Geological Life Cycle Inventory Model Development for Shale Gas Resources

Abstract

This paper presents an innovative life cycle assessment approach for shale gas production, which integrates geological system characteristics with a surface emission model to estimate the overall GHG emissions. Firstly, the model developed incorporates a Volumetric Estimation technique, Flowing Material Balance and Advance Decline Curve analysis to estimate the field gas in-place and estimated ultimate resource (EUR). Next, this geological model is integrated with the surface emission model, which is based on engineering design and operational parameters, to estimate the GHG as well as other emissions (direct and indirect; gaseous, liquid, solid waste) and resource use (materials, energy, water) from site construction, drilling, hydraulic fracturing, well completion, well head operations, gas gathering and gas processing.
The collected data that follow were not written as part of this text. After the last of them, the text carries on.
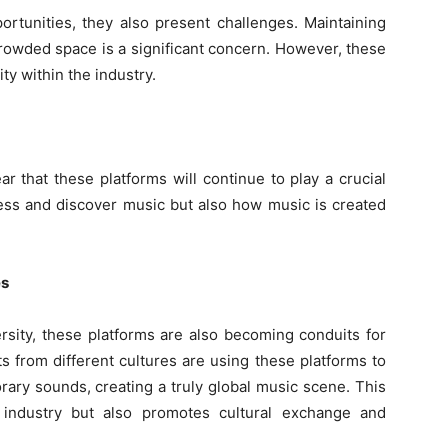
rtunities, they also present challenges. Maintaining
 crowded space is a significant concern. However, these
ty within the industry.
ar that these platforms will continue to play a crucial
ess and discover music but also how music is created
es
ersity, these platforms are also becoming conduits for
ts from different cultures are using these platforms to
rary sounds, creating a truly global music scene. This
 industry but also promotes cultural exchange and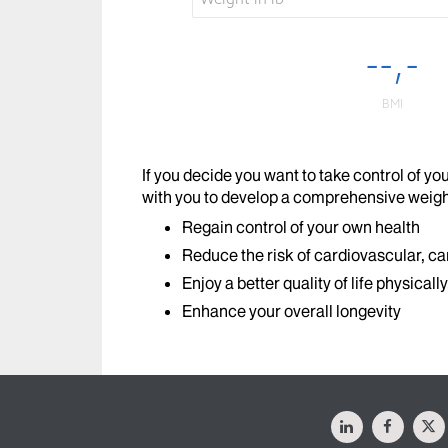
If you decide you want to take control of y
with you to develop a comprehensive weig
Regain control of your own health
Reduce the risk of cardiovascular, ca
Enjoy a better quality of life physicall
Enhance your overall longevity
LinkedIn
Facebo
X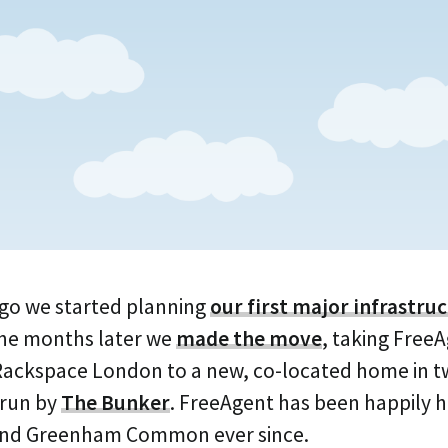
go we started planning
our first major infrastru
ine months later we
made the move
, taking Free
 Rackspace London to a new, co-located home in 
 run by
The Bunker
. FreeAgent has been happily
 and Greenham Common ever since.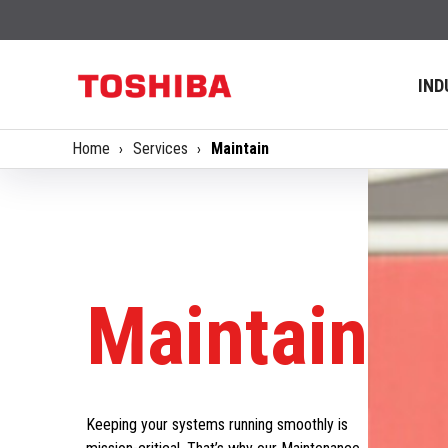
IND
Home
Services
Maintain
Maintain
Keeping your systems running smoothly is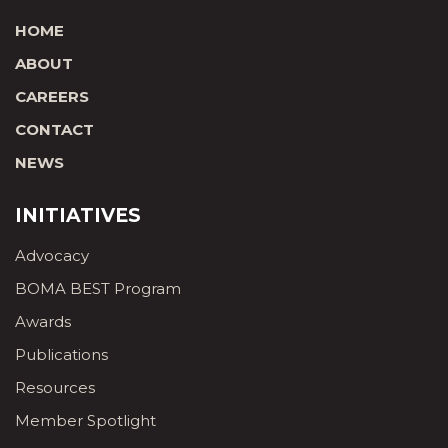
HOME
ABOUT
CAREERS
CONTACT
NEWS
INITIATIVES
Advocacy
BOMA BEST Program
Awards
Publications
Resources
Member Spotlight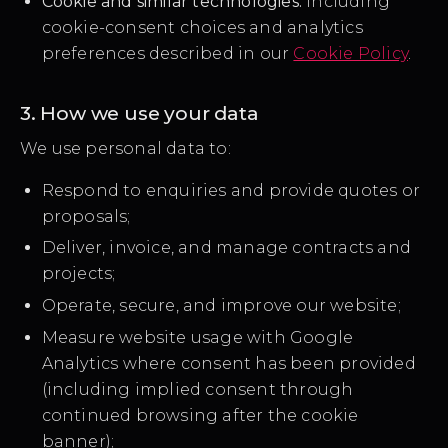
Cookie and similar technologies:
including
cookie-consent choices and analytics
preferences described in our
Cookie Policy
.
3. How we use your data
We use personal data to:
Respond to enquiries and provide quotes or
proposals;
Deliver, invoice, and manage contracts and
projects;
Operate, secure, and improve our website;
Measure website usage with Google
Analytics where consent has been provided
(including implied consent through
continued browsing after the cookie
banner);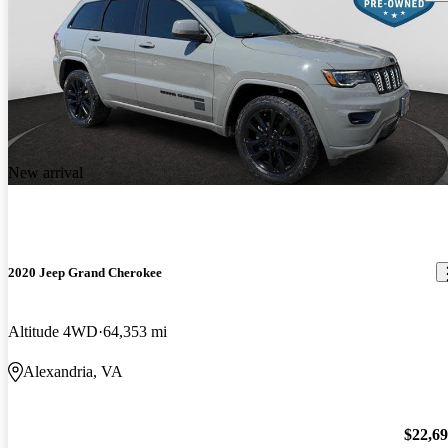
New arrival
2020 Jeep Grand Cherokee
Altitude 4WD
64,353 mi
Alexandria, VA
$22,6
The cradle to gate LCA model developed was applied to the Fayetteville shale gas field using public domain data. Three possible field development strategies were developed and implemented in the life cycle inventory model developed. They all comply with the outputs of the subsurface constraint inventory model but differ in terms of selected parameters in well construction, well drilling, hydraulic fracturing, well completion, well head and surface facilities operations. The annual GHG emissions of Fayetteville shale gas field production with a sensitivity analysis was estimated for the three different field development strategies. The resulting life cycle GHG emissions range between 12.79 and 21.09 CO2 equivalents per Mscf of gas produced or 13.65 to 22.51 CO2 equivalents per MJ of gas produced. The water consumption is estimated in the range of 18 litres of water per Mscf of gas production.